We are not watching some hyped up reality show here. Rather, we are welcomed with genuine warmth into a neat domestic set up, with everyday equipment and a good old-fashioned décor, down to the child’s drawing and note fixed to the refrigerator. This is Maggie’s world, where good old-fashioned baking can happen. Its smiling owner,who welcomes the audience,( restricted to a fortunate fifty), is Maggie herself, dispenser of the recipe for rēwena, along with homely wisdom and passion for the traditions which mark it as special, respect worthy.

As Maggie, Kim Garrett lovingly creates a nuanced solo role way deeper than the ‘how to’. Her natural delight in the process and results of bread making is overlaid by the depiction of a woman whose focus has been to take up a traditional role, providing the bread for her family and passing on knowledge as a sacred taonga.

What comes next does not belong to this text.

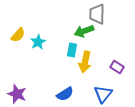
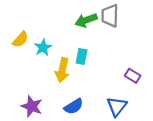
green arrow: (84, 31) -> (86, 20), moved
yellow arrow: (85, 62) -> (62, 70), moved
purple star: (17, 94) -> (32, 106), moved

The dedication is not always been repaid with the love and respect it deserves. Neatly introduced by texts from her sister and clinched by reference to the colourful mag on her kitchen stool, an interlaced sub plot involves a protégé winning the Bakers’ Dozen show and even worse, prompting the false claim by his mother that it was she who did the training.

In the nature of true aroha, Maggie resolves all such hurts and simply goes on with what she knows with all her heart to be worthwhile and true. Things given with love ask no return. The daily miracle of nourishing the bug which will transform flour and water into delicious bread is reward and duty enough. Of course we are all invited to partake as the fragrant bounty of the process we’ve been watching is piled on a tray to overflowing. Generosity of spirit, modelled for us with irresistible good cheer, is as satisfying as the bread itself.